## Exercise description
Repeat the listing in full. Nothing may be added or left out.

======== Task input ========

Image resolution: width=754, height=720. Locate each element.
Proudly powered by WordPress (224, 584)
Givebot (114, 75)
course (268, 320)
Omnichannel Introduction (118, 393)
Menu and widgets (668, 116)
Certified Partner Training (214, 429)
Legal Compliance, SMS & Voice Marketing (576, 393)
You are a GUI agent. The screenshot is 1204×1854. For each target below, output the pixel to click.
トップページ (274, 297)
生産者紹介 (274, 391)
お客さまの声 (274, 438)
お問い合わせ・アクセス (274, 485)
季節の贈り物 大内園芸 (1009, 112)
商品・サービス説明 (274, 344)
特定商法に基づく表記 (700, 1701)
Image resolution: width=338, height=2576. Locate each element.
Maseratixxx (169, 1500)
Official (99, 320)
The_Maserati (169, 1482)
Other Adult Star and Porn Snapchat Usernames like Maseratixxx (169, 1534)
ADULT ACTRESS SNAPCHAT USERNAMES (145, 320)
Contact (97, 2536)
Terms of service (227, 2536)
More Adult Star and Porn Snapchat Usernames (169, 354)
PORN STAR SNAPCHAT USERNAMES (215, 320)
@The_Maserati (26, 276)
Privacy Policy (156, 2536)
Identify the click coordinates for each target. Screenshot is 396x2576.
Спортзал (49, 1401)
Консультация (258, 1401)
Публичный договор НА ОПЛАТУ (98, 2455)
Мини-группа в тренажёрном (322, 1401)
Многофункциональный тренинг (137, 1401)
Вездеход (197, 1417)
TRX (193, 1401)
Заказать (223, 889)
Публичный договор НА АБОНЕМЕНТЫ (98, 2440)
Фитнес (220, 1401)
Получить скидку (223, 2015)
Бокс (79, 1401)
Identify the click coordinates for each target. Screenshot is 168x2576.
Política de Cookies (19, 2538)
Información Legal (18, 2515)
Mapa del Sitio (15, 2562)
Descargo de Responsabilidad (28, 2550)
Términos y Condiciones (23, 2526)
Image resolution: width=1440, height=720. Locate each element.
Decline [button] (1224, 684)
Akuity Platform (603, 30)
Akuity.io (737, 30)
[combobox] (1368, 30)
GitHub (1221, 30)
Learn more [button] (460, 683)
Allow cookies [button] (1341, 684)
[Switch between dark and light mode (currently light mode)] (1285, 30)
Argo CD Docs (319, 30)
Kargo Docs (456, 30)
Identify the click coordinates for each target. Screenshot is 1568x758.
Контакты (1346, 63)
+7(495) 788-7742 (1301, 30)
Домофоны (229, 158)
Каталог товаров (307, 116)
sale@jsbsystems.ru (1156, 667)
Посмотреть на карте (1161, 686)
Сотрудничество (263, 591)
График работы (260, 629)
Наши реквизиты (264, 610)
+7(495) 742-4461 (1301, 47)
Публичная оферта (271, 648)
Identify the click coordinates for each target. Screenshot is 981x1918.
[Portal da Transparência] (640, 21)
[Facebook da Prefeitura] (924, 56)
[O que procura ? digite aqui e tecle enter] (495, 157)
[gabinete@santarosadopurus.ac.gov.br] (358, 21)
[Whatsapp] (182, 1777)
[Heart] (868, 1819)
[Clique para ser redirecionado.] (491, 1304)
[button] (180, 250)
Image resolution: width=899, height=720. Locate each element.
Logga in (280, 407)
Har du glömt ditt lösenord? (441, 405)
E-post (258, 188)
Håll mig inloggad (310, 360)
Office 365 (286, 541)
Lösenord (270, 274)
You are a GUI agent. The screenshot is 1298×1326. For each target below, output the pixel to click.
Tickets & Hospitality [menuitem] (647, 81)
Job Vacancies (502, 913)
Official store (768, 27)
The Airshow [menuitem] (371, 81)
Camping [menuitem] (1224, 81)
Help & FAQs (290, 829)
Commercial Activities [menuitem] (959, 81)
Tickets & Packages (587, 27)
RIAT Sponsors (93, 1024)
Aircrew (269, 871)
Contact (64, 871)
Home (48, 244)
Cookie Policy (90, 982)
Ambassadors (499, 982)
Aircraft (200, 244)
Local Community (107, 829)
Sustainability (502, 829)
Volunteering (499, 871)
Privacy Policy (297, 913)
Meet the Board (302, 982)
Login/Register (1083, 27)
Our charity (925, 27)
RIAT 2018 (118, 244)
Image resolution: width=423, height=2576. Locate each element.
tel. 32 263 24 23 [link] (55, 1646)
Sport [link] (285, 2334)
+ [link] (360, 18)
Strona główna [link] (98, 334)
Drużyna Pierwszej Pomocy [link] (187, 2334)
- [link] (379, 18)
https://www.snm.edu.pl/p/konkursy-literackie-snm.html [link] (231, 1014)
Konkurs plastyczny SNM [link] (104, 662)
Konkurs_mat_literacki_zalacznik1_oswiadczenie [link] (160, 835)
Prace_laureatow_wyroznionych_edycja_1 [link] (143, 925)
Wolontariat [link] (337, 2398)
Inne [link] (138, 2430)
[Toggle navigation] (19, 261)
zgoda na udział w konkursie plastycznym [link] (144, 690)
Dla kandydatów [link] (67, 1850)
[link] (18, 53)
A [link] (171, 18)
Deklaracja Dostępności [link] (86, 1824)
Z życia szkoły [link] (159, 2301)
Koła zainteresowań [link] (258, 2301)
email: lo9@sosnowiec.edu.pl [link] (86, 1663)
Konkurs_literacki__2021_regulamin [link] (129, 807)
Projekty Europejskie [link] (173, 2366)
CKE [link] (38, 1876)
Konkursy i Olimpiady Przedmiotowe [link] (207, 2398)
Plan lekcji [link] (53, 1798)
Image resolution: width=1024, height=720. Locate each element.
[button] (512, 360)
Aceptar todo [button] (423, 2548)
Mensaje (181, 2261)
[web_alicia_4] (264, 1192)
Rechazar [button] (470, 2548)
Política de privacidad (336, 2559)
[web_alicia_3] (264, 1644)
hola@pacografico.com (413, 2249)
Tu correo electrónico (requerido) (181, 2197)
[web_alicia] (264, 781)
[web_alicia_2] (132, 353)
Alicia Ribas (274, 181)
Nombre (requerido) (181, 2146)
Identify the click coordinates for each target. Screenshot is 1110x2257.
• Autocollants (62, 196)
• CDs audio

========

## Exercise result
Image resolution: width=754, height=720. Locate each element.
Proudly powered by WordPress (224, 584)
Givebot (114, 75)
course (268, 320)
Omnichannel Introduction (118, 393)
Menu and widgets (668, 116)
Certified Partner Training (214, 429)
Legal Compliance, SMS & Voice Marketing (576, 393)
You are a GUI agent. The screenshot is 1204×1854. For each target below, output the pixel to click.
トップページ (274, 297)
生産者紹介 (274, 391)
お客さまの声 (274, 438)
お問い合わせ・アクセス (274, 485)
季節の贈り物 大内園芸 (1009, 112)
商品・サービス説明 (274, 344)
特定商法に基づく表記 (700, 1701)
Image resolution: width=338, height=2576. Locate each element.
Maseratixxx (169, 1500)
Official (99, 320)
The_Maserati (169, 1482)
Other Adult Star and Porn Snapchat Usernames like Maseratixxx (169, 1534)
ADULT ACTRESS SNAPCHAT USERNAMES (145, 320)
Contact (97, 2536)
Terms of service (227, 2536)
More Adult Star and Porn Snapchat Usernames (169, 354)
PORN STAR SNAPCHAT USERNAMES (215, 320)
@The_Maserati (26, 276)
Privacy Policy (156, 2536)
Identify the click coordinates for each target. Screenshot is 396x2576.
Спортзал (49, 1401)
Консультация (258, 1401)
Публичный договор НА ОПЛАТУ (98, 2455)
Мини-группа в тренажёрном (322, 1401)
Многофункциональный тренинг (137, 1401)
Вездеход (197, 1417)
TRX (193, 1401)
Заказать (223, 889)
Публичный договор НА АБОНЕМЕНТЫ (98, 2440)
Фитнес (220, 1401)
Получить скидку (223, 2015)
Бокс (79, 1401)
Identify the click coordinates for each target. Screenshot is 168x2576.
Política de Cookies (19, 2538)
Información Legal (18, 2515)
Mapa del Sitio (15, 2562)
Descargo de Responsabilidad (28, 2550)
Términos y Condiciones (23, 2526)
Image resolution: width=1440, height=720. Locate each element.
Decline [button] (1224, 684)
Akuity Platform (603, 30)
Akuity.io (737, 30)
[combobox] (1368, 30)
GitHub (1221, 30)
Learn more [button] (460, 683)
Allow cookies [button] (1341, 684)
[Switch between dark and light mode (currently light mode)] (1285, 30)
Argo CD Docs (319, 30)
Kargo Docs (456, 30)
Identify the click coordinates for each target. Screenshot is 1568x758.
Контакты (1346, 63)
+7(495) 788-7742 (1301, 30)
Домофоны (229, 158)
Каталог товаров (307, 116)
sale@jsbsystems.ru (1156, 667)
Посмотреть на карте (1161, 686)
Сотрудничество (263, 591)
График работы (260, 629)
Наши реквизиты (264, 610)
+7(495) 742-4461 (1301, 47)
Публичная оферта (271, 648)
Identify the click coordinates for each target. Screenshot is 981x1918.
[Portal da Transparência] (640, 21)
[Facebook da Prefeitura] (924, 56)
[O que procura ? digite aqui e tecle enter] (495, 157)
[gabinete@santarosadopurus.ac.gov.br] (358, 21)
[Whatsapp] (182, 1777)
[Heart] (868, 1819)
[Clique para ser redirecionado.] (491, 1304)
[button] (180, 250)
Image resolution: width=899, height=720. Locate each element.
Logga in (280, 407)
Har du glömt ditt lösenord? (441, 405)
E-post (258, 188)
Håll mig inloggad (310, 360)
Office 365 (286, 541)
Lösenord (270, 274)
You are a GUI agent. The screenshot is 1298×1326. For each target below, output the pixel to click.
Tickets & Hospitality [menuitem] (647, 81)
Job Vacancies (502, 913)
Official store (768, 27)
The Airshow [menuitem] (371, 81)
Camping [menuitem] (1224, 81)
Help & FAQs (290, 829)
Commercial Activities [menuitem] (959, 81)
Tickets & Packages (587, 27)
RIAT Sponsors (93, 1024)
Aircrew (269, 871)
Contact (64, 871)
Home (48, 244)
Cookie Policy (90, 982)
Ambassadors (499, 982)
Aircraft (200, 244)
Local Community (107, 829)
Sustainability (502, 829)
Volunteering (499, 871)
Privacy Policy (297, 913)
Meet the Board (302, 982)
Login/Register (1083, 27)
Our charity (925, 27)
RIAT 2018 (118, 244)
Image resolution: width=423, height=2576. Locate each element.
tel. 32 263 24 23 [link] (55, 1646)
Sport [link] (285, 2334)
+ [link] (360, 18)
Strona główna [link] (98, 334)
Drużyna Pierwszej Pomocy [link] (187, 2334)
- [link] (379, 18)
https://www.snm.edu.pl/p/konkursy-literackie-snm.html [link] (231, 1014)
Konkurs plastyczny SNM [link] (104, 662)
Konkurs_mat_literacki_zalacznik1_oswiadczenie [link] (160, 835)
Prace_laureatow_wyroznionych_edycja_1 [link] (143, 925)
Wolontariat [link] (337, 2398)
Inne [link] (138, 2430)
[Toggle navigation] (19, 261)
zgoda na udział w konkursie plastycznym [link] (144, 690)
Dla kandydatów [link] (67, 1850)
[link] (18, 53)
A [link] (171, 18)
Deklaracja Dostępności [link] (86, 1824)
Z życia szkoły [link] (159, 2301)
Koła zainteresowań [link] (258, 2301)
email: lo9@sosnowiec.edu.pl [link] (86, 1663)
Konkurs_literacki__2021_regulamin [link] (129, 807)
Projekty Europejskie [link] (173, 2366)
CKE [link] (38, 1876)
Konkursy i Olimpiady Przedmiotowe [link] (207, 2398)
Plan lekcji [link] (53, 1798)
Image resolution: width=1024, height=720. Locate each element.
[button] (512, 360)
Aceptar todo [button] (423, 2548)
Mensaje (181, 2261)
[web_alicia_4] (264, 1192)
Rechazar [button] (470, 2548)
Política de privacidad (336, 2559)
[web_alicia_3] (264, 1644)
hola@pacografico.com (413, 2249)
Tu correo electrónico (requerido) (181, 2197)
[web_alicia] (264, 781)
[web_alicia_2] (132, 353)
Alicia Ribas (274, 181)
Nombre (requerido) (181, 2146)
Identify the click coordinates for each target. Screenshot is 1110x2257.
• Autocollants (62, 196)
• CDs audio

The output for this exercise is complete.